The permission regime under Section 14 binds "any person or body" in a declared development area. Government departments and local authorities follow the consultative procedure in Section 14(3) rather than a simple exemption, and the Authority's own works must conform to any operative plan under Section 14(2). The recurring statutory requirement is that all development be "according to plan".
How does the Authority acquire land for development?
It cannot compulsorily acquire by itself. Under Section 17(1) the State Government acquires land under the Land Acquisition Act where, in its opinion, the land is required for development; under Section 17(2) the State may then transfer the land to the Authority on payment of compensation and acquisition charges. The Authority may dispose of such land under Section 18, but never by gift.
What did Friends Colony v. State of Orissa decide about deviations from sanctioned plans?
In Friends Colony Development Committee v. State of Orissa, (2004) 8 SCC 733, the Supreme Court held that deliberate deviations from sanctioned building plans should not be routinely compounded, that professional builders who knowingly violate plans deserve stern treatment, and that private interest stands subordinated to the public good in planned development.
Does the Authority have a duty to develop reserved open spaces and parks?

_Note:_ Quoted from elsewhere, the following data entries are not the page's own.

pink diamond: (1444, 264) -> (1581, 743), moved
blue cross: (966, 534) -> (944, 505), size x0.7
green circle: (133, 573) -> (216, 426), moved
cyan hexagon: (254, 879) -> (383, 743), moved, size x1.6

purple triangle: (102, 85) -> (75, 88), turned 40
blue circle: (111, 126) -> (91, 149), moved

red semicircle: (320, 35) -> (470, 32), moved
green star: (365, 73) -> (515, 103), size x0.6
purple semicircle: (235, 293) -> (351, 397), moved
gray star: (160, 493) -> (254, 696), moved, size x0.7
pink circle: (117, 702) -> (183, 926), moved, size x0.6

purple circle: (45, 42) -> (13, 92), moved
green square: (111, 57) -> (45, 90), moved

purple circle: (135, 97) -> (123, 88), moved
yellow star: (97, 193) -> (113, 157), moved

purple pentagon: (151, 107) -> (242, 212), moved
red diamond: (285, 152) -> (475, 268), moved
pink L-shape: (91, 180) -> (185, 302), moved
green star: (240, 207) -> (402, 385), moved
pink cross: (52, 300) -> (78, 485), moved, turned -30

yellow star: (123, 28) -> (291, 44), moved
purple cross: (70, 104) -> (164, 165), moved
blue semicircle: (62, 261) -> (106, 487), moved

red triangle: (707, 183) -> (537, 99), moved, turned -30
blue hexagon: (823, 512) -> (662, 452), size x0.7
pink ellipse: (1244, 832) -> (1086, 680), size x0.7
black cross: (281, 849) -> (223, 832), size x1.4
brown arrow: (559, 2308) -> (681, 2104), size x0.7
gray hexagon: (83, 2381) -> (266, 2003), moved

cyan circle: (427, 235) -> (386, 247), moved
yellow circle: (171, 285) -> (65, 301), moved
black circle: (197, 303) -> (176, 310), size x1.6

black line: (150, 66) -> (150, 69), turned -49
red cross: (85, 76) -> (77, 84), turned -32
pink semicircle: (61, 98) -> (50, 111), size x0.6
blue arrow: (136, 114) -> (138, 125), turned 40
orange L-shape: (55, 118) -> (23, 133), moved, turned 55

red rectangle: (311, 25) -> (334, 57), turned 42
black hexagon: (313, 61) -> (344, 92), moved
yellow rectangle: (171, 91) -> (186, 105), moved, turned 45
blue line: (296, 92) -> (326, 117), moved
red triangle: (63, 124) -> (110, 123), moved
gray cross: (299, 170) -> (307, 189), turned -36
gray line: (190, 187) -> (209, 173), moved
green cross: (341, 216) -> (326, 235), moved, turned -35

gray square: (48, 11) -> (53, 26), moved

Yes. In D.D. Vyas v. Ghaziabad Development Authority, AIR 1993 All 57, the Allahabad High Court held that the GDA could not amend its plan to destroy a reserved public park and that the plan remained incomplete until the open space was developed. The Supreme Court in Bangalore Medical Trust v. B.S. Muddappa, (1991) 4 SCC 54 similarly protected reserved open spaces from diversion.
What enforcement powers back the development scheme?
Section 27 empowers the Vice-Chairman to order demolition of development carried out in contravention of the plan or without permission; Section 28 allows stoppage with police assistance; Section 28-A permits sealing; and Section 26-C allows summary removal of obstructions. These powers are expressly in addition to, and not in derogation of, other demolition powers in force.